§ **Your objective**
Look through the data below for the string "Bardghji", and copy every line where it turns up.

§ **Raw data**

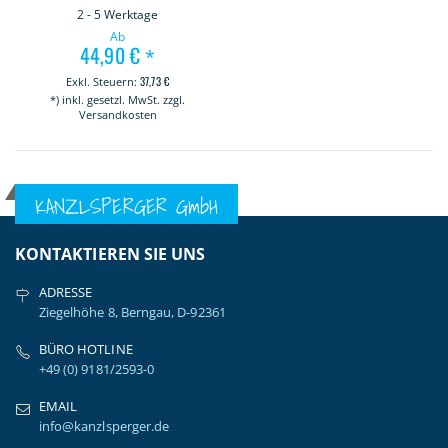
2 - 5 Werktage
Ab
44,90 €
*
37,73 €
*) inkl. gesetzl. MwSt. zzgl.
Versandkosten
KANZLSPERGER GmbH
KONTAKTIEREN SIE UNS
ADRESSE
Ziegelhöhe 8, Berngau, D-92361
BÜRO HOTLINE
+49 (0) 9181/2593-0
EMAIL
info@kanzlsperger.de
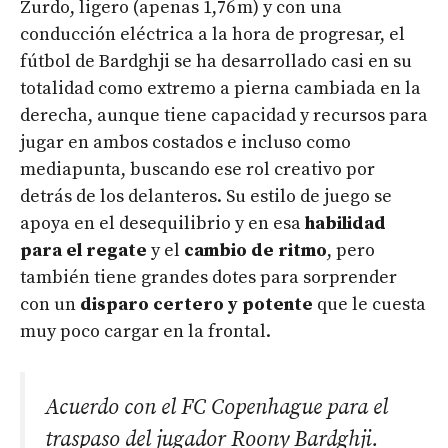
Zurdo, ligero (apenas 1,76 m) y con una
conducción eléctrica a la hora de progresar, el
fútbol de Bardghji se ha desarrollado casi en su
totalidad como extremo a pierna cambiada en la
derecha, aunque tiene capacidad y recursos para
jugar en ambos costados e incluso como
mediapunta, buscando ese rol creativo por
detrás de los delanteros. Su estilo de juego se
apoya en el desequilibrio y en esa
habilidad
para el regate
y el
cambio de ritmo
, pero
también tiene grandes dotes para sorprender
con un
disparo certero y potente
que le cuesta
muy poco cargar en la frontal.
Acuerdo con el FC Copenhague para el
traspaso del jugador Roony Bardghji.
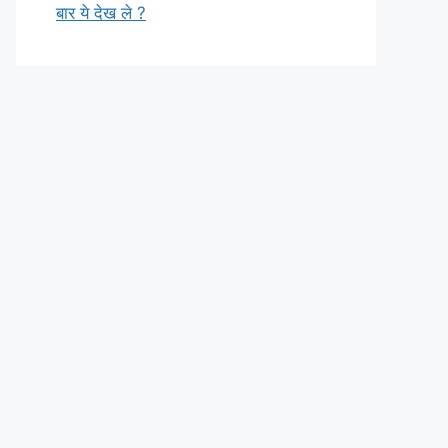
बार ये देख ले ?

§ **Reply to the exercise**
fútbol de Bardghji se ha desarrollado casi en su
traspaso del jugador Roony Bardghji.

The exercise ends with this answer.